Disasters & Impact

The ebb and flow of seasonal water levels sustain Cambodian life. Generations of fishermen use their knowledge of the shifting tides and the aquatic migration patterns to significantly contribute to the economic stability and food security of their communities. Fisheries in the lower Mekong Basin transport approximately 4.4 million tons of goods annually, accounting for more than 18% of the national gross domestic product (GDP).

Cambodians have built their livelihoods around the Mekong basin with about 80% of the country residing in the basin. 17 million people depend on the basin’s fertile lands and waters for income and sustenance. Recent increases in the severity and frequency of monsoon flooding make living along the Mekong uncertain and insecure. Communities struggle to endure the unexpected surges and subsequent destruction of farmlands and infrastructure. Fishing communities are hit especially hard by uncontrolled flooding. Fishing yields have drastically declined due to lengthy periods of drought broken up by floods. For instance, volume of aquaculture decreased by 8.5% between 2020 – 2021.

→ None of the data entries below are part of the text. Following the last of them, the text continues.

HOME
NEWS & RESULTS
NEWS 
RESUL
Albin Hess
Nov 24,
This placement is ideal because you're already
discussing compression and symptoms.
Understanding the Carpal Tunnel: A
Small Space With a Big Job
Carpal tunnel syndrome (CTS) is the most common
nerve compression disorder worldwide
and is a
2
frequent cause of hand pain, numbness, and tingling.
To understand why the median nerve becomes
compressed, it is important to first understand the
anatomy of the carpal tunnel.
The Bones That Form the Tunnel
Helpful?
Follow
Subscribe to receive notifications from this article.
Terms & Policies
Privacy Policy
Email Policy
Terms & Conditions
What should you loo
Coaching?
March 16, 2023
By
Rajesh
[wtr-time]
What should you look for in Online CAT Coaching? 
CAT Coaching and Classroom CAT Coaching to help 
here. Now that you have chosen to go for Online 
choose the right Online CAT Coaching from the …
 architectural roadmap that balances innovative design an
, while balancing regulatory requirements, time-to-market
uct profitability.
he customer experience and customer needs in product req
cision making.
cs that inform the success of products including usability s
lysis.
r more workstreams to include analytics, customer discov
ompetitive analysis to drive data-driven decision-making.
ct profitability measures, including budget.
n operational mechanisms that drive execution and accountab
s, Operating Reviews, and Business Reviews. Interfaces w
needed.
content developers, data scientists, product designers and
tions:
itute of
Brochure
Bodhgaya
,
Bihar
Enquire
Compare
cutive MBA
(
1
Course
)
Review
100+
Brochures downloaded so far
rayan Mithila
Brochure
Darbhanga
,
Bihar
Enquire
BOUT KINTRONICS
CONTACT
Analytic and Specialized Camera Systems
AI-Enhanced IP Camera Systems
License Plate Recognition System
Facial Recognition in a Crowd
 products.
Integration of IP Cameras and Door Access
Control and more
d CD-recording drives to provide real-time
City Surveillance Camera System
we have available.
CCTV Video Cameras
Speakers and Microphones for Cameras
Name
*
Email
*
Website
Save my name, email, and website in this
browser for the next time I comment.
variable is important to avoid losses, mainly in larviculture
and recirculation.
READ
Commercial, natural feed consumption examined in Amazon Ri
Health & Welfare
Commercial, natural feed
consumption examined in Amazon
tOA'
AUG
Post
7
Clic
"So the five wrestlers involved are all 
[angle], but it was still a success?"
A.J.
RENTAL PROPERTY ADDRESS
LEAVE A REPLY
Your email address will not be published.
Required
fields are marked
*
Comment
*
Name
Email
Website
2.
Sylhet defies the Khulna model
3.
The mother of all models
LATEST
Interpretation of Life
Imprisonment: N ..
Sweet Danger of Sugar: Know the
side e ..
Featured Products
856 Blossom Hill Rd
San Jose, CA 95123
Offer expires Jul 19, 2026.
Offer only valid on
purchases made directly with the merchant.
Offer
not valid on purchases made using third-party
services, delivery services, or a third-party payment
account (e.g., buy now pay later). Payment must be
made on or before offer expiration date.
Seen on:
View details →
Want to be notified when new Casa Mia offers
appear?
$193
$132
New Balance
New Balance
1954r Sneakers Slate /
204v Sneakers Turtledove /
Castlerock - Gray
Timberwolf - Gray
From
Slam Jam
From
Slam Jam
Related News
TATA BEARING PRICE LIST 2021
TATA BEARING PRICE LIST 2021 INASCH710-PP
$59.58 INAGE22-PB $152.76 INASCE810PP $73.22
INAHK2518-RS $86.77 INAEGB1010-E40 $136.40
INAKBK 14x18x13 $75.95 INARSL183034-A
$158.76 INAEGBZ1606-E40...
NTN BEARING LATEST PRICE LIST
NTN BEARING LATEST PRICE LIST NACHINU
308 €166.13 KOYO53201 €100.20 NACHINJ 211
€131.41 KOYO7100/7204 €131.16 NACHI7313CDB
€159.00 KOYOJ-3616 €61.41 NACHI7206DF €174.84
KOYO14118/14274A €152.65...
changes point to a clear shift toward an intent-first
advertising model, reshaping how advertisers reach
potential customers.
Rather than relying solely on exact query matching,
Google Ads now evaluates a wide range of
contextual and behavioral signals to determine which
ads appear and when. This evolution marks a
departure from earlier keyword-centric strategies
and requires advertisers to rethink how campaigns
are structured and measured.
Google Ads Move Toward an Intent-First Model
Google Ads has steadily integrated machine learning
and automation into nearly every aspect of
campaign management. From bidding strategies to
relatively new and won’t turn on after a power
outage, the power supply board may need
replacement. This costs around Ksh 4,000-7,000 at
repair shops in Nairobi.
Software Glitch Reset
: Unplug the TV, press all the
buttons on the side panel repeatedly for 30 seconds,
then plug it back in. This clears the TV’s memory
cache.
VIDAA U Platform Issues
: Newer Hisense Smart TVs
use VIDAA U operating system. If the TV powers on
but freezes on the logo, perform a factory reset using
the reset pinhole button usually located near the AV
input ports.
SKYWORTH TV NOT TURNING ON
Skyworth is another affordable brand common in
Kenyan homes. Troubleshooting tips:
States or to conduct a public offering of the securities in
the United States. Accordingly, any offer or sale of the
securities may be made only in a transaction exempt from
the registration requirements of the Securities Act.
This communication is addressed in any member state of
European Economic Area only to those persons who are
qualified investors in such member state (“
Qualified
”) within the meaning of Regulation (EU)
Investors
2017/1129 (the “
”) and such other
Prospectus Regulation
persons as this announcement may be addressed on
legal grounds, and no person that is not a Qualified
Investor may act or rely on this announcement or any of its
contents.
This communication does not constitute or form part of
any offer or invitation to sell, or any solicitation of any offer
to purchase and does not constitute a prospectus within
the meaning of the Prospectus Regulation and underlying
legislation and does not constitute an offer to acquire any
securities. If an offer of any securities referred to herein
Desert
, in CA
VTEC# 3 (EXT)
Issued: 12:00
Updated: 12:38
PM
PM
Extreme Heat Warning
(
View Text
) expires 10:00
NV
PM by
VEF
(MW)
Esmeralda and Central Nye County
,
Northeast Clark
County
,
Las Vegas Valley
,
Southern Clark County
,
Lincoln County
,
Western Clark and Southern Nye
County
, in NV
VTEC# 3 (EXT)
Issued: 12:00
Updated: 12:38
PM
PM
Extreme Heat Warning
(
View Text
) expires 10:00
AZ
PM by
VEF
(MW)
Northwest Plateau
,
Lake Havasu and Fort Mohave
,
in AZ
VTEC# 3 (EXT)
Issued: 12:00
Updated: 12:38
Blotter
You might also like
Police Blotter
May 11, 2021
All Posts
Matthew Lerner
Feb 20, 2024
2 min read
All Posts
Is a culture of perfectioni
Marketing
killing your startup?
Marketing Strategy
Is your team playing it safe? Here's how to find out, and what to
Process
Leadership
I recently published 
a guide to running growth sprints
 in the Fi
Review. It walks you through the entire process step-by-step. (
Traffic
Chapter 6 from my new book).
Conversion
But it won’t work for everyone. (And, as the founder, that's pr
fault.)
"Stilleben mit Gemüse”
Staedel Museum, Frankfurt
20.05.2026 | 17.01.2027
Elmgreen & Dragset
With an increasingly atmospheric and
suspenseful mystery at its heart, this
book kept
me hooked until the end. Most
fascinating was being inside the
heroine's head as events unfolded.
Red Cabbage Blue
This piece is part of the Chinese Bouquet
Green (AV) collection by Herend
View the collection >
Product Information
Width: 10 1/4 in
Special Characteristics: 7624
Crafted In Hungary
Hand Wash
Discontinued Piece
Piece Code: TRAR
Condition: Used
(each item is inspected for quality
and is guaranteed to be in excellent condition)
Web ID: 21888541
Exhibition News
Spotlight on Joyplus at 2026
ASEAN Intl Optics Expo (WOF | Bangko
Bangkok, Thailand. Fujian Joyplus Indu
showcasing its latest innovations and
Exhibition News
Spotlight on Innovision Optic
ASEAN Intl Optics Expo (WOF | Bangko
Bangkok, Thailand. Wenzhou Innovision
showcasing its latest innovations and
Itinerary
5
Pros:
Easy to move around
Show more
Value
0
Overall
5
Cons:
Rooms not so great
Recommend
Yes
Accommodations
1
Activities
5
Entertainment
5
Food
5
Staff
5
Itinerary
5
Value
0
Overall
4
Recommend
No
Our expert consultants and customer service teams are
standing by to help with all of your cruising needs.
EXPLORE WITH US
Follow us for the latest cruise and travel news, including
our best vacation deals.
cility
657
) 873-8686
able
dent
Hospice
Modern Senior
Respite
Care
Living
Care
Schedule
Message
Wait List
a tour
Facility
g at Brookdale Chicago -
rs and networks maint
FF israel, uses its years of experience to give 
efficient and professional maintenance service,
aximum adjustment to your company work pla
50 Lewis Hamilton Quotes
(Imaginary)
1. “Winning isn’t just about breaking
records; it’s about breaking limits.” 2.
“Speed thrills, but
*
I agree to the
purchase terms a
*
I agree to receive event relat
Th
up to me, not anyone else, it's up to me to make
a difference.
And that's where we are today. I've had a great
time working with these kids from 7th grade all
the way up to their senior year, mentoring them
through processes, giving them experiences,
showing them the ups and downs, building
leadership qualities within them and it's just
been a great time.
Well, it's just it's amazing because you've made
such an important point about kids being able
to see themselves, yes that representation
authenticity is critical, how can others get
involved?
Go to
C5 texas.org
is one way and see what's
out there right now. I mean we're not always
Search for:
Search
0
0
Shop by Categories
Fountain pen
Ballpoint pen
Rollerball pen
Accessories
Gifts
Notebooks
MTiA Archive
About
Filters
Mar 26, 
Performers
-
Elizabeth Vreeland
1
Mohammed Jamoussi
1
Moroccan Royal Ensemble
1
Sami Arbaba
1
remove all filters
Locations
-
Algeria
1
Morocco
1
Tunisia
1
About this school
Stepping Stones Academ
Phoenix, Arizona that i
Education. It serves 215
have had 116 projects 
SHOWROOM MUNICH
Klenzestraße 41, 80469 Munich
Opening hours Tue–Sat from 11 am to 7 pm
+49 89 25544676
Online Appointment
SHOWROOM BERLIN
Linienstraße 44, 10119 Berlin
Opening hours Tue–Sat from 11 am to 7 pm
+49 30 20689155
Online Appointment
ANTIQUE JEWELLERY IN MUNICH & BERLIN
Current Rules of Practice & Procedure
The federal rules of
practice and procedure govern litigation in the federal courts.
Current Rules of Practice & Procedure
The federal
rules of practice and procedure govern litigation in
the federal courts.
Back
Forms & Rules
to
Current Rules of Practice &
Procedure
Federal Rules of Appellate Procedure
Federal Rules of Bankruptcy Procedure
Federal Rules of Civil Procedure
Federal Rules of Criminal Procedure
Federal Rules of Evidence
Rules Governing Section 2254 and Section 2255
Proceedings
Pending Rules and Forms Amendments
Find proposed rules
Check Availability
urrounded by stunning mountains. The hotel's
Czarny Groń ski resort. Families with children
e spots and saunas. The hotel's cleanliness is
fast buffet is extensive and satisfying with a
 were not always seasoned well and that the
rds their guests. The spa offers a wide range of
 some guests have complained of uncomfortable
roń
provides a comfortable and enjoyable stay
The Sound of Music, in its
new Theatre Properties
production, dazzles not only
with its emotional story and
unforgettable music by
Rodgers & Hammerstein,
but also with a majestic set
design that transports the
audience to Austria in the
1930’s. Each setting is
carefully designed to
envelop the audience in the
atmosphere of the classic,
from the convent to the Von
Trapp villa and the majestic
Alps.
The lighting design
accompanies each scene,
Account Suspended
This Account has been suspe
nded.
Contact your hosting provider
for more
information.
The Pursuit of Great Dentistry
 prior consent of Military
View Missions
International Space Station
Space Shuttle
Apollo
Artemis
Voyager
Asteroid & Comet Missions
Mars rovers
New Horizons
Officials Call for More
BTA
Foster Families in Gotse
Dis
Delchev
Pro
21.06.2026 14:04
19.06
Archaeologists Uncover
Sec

Floods accounted for more than 45% of all disaster events in Cambodia between 1980 and 2020. The country has become inured to monsoon rain, waterlogged fields, and stranded villages. Recent flood events have affected livelihoods in over three-fourths of Cambodian provinces. These catastrophes are now more severe and sporatic. In 2017, for example, flood damages to property and human life were over twice as high as in 2016. Moreover, tropical typhoons cause flooding, which often creates a more devastating aftermath than the storms themselves.

The cascading and complex nature of natural disasters demands comprehensive solutions that prepare communities for all stages of future disasters. Relevant guidelines that designate systems and harness the potential disaster risk management (DRM) actors turn the tides towards building a nation that is resilient against unforeseen catastrophes.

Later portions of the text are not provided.